:: ENTRIES SUPPLIED

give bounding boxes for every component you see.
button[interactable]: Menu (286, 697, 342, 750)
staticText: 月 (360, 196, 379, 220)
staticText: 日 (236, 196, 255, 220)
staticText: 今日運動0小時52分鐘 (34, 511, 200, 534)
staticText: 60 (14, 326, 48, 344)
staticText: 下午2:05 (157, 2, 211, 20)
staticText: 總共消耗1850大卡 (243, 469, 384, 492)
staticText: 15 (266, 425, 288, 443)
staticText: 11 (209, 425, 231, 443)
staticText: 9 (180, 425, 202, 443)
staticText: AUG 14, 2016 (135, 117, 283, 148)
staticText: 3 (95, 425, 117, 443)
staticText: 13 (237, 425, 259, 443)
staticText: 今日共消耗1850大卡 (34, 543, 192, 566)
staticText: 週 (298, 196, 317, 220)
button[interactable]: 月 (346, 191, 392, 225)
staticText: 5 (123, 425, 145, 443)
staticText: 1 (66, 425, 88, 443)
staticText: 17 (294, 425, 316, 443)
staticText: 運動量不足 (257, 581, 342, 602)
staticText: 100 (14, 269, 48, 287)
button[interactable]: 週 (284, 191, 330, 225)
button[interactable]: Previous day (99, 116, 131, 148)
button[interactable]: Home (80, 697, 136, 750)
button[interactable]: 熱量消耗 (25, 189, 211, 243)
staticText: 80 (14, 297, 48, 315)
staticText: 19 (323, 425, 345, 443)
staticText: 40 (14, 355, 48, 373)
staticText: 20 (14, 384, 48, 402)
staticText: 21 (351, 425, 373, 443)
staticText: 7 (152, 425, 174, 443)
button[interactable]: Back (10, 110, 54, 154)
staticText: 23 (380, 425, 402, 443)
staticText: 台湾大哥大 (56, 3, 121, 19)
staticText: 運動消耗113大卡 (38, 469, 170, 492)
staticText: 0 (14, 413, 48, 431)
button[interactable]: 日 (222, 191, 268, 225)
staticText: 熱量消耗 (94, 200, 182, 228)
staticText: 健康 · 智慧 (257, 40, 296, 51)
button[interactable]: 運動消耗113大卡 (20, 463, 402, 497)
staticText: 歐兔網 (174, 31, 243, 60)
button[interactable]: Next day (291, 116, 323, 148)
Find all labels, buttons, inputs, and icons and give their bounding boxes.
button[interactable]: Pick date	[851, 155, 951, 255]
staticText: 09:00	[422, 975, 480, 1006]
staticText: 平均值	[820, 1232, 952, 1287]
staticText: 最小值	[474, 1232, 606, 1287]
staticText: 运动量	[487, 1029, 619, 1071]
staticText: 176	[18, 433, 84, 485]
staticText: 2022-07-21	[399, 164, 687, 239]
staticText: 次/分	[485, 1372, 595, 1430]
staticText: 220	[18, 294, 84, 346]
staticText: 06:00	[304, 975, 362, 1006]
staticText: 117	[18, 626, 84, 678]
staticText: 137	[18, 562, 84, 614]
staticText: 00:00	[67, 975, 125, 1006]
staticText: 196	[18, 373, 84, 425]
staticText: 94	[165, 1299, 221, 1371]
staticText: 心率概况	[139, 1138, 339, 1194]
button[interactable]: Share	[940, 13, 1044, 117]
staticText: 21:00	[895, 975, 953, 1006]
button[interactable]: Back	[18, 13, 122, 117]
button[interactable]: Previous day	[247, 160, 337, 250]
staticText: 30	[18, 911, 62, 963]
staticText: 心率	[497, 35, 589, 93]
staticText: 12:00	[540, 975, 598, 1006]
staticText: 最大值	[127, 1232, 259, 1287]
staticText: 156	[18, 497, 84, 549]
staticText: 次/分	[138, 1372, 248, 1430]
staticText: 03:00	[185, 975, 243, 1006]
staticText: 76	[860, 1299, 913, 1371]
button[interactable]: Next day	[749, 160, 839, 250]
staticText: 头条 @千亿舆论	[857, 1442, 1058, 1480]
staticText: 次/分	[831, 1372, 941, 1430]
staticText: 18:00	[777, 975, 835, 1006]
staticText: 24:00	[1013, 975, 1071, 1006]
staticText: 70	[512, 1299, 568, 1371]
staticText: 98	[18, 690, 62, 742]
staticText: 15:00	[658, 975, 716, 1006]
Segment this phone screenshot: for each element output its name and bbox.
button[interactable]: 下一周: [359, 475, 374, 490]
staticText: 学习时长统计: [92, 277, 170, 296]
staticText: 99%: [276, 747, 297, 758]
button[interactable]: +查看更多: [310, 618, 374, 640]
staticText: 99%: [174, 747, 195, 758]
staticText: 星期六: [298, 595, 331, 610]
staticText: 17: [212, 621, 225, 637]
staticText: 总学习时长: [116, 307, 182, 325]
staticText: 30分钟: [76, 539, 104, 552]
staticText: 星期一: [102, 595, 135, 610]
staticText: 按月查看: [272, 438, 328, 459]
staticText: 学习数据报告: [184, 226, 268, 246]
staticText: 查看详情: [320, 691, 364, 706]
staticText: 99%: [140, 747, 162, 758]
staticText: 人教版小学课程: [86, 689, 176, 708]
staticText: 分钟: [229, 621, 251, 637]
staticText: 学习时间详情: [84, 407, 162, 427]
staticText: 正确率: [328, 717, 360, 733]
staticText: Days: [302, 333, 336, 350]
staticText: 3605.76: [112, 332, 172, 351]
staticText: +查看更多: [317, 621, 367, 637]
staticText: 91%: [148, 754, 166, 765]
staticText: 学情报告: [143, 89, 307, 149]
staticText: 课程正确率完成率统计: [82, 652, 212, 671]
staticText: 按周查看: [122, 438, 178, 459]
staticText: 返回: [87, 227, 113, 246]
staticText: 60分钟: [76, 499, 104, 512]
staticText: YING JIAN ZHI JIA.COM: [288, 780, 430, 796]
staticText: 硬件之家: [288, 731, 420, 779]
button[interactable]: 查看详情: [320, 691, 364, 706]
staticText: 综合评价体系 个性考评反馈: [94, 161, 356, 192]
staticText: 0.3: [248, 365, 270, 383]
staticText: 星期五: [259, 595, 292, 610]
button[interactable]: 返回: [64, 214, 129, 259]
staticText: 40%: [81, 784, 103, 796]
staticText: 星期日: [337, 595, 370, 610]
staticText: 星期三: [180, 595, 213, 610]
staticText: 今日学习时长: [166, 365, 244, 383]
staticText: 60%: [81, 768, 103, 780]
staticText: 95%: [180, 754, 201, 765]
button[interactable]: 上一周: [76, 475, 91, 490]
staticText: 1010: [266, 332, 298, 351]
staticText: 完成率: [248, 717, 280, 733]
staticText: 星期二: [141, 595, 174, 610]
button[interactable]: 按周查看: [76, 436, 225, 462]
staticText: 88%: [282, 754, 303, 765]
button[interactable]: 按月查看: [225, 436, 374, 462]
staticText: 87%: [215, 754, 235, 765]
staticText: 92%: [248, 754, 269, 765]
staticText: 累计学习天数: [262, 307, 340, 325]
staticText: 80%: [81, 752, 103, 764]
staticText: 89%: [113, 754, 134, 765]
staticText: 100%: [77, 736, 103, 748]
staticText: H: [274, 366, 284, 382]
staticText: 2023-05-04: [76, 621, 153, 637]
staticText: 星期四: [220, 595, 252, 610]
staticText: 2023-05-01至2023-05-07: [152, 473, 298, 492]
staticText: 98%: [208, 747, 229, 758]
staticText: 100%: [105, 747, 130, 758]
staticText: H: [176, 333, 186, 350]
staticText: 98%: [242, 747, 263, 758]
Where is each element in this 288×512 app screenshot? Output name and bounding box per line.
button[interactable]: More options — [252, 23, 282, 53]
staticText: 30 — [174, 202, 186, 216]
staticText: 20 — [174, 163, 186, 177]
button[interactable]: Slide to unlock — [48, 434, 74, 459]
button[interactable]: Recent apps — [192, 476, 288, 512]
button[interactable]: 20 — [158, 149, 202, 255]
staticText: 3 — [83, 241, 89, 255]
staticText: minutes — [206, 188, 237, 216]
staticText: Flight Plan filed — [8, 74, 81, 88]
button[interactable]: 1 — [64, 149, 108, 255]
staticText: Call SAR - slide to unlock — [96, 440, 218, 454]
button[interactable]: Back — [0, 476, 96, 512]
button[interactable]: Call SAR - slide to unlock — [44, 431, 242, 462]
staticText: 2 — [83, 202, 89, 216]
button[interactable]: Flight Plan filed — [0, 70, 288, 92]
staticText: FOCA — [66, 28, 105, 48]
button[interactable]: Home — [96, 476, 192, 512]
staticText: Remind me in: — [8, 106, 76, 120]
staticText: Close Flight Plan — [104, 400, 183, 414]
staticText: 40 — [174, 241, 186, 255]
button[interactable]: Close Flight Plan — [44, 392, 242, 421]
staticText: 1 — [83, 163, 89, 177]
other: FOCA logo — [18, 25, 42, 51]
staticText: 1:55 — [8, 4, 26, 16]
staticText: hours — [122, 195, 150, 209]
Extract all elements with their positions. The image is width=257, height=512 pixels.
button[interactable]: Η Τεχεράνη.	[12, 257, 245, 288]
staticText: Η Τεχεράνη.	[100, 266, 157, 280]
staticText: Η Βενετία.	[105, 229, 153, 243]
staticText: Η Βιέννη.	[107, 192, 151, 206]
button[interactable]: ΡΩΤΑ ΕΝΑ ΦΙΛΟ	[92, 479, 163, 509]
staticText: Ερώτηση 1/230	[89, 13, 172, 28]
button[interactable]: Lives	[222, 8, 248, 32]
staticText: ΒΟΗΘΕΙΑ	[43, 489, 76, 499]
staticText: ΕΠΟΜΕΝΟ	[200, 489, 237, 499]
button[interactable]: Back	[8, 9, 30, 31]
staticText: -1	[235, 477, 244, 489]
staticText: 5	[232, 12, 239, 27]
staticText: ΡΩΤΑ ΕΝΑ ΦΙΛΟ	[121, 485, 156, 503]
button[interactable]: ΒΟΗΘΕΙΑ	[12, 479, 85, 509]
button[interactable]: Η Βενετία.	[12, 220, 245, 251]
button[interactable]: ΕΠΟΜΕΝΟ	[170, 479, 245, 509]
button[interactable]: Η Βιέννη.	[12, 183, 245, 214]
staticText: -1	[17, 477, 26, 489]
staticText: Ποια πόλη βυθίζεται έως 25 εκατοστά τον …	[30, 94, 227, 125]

::::

EXERCISE DIRECTIONS:
Find the string "Flight" in the material above. Then copy each line that has it.

ANSWER:
staticText: Flight Plan filed — [8, 74, 81, 88]
button[interactable]: Flight Plan filed — [0, 70, 288, 92]
staticText: Close Flight Plan — [104, 400, 183, 414]
button[interactable]: Close Flight Plan — [44, 392, 242, 421]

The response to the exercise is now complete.